As optimizing compilers became popular, assembly programmers found that their particular skill of writing assembly code from scratch was largely obsolete. They didn't generally beome unemployed as result though. Instead, many of the incidental skills they picked up along the way^[2] went from."incidental side skill" to "main value proposition".

^{^}
I do have such opinions, namely "LLMs mostly won't write as for basically the same reasons humans don't write much asm". But that opinion isn't super relevant here.
^{^}
e.g. knowing how to read a crash dump or which memory access patterns are good or just general skill at translating high-level descriptions of program behavior into a good data model and code the correctly operate on those data structures

I don't know what the analogue is here. Better scaffolding? More capable LLM?

Fine tuning on examples of doing the thing you want, or making sure your new trick gets into datasets? Even more high effort than the compiler version for the amount of improves it?

One implication of this worldview is that as long as there are still some identifiable high-leverage places where humans still write better code than LLMs

I agree (at least on the short term as you point out), but it seems hard to predict what these places will be (and thus hard to prepare for it), and it still seems likely that the market will be tough for the 90% of the programmers that are not experts in the specific niche things AIs are not good at.
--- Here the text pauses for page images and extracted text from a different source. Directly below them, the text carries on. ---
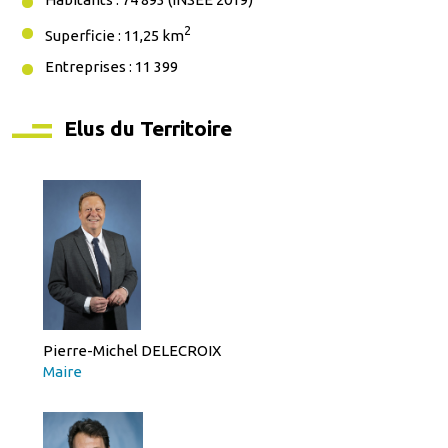
2
Superficie : 11,25 km
Entreprises : 11 399
Elus du Territoire
Pierre-Michel DELECROIX
Maire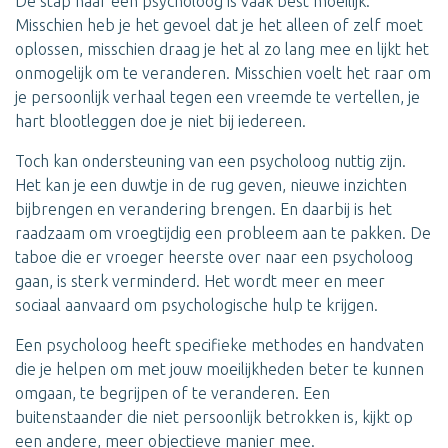
De stap naar een psycholoog is vaak best moeilijk.
Misschien heb je het gevoel dat je het alleen of zelf moet
oplossen, misschien draag je het al zo lang mee en lijkt het
onmogelijk om te veranderen. Misschien voelt het raar om
je persoonlijk verhaal tegen een vreemde te vertellen, je
hart blootleggen doe je niet bij iedereen.
Toch kan ondersteuning van een psycholoog nuttig zijn.
Het kan je een duwtje in de rug geven, nieuwe inzichten
bijbrengen en verandering brengen. En daarbij is het
raadzaam om vroegtijdig een probleem aan te pakken. De
taboe die er vroeger heerste over naar een psycholoog
gaan, is sterk verminderd. Het wordt meer en meer
sociaal aanvaard om psychologische hulp te krijgen.
Een psycholoog heeft specifieke methodes en handvaten
die je helpen om met jouw moeilijkheden beter te kunnen
omgaan, te begrijpen of te veranderen. Een
buitenstaander die niet persoonlijk betrokken is, kijkt op
een andere, meer objectieve manier mee.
Nitpick on the hashmap example: while I agree that the compiler does not produce optimal code in that case (which may be your main point), there is no need to write assembly to get the speed-up you describe, you can iterate the backing array in C. The compiler may or may not generate SIMD code however, so you may want to use SIMD intrinsics which is very close to assembly.

That's entirely fair. And tbh most of the time I'm looking at a hot loop where the compiler did something dumb, the first question I ask myself is "is there some other way I could write this code so that the compiler will recognize that the more performant code is an option". Compilers are really quite good and fully featured these days, so there usually is some code transformation or pragma or compiler flag that will work for my specific use case.

If we can get SC LLMs, this problem would fade away and the initial quote would become 100% true. Also a SC LLM could directly write optimized code in assembler (that would define hypercoder LLM ? And the end of programing languages ?).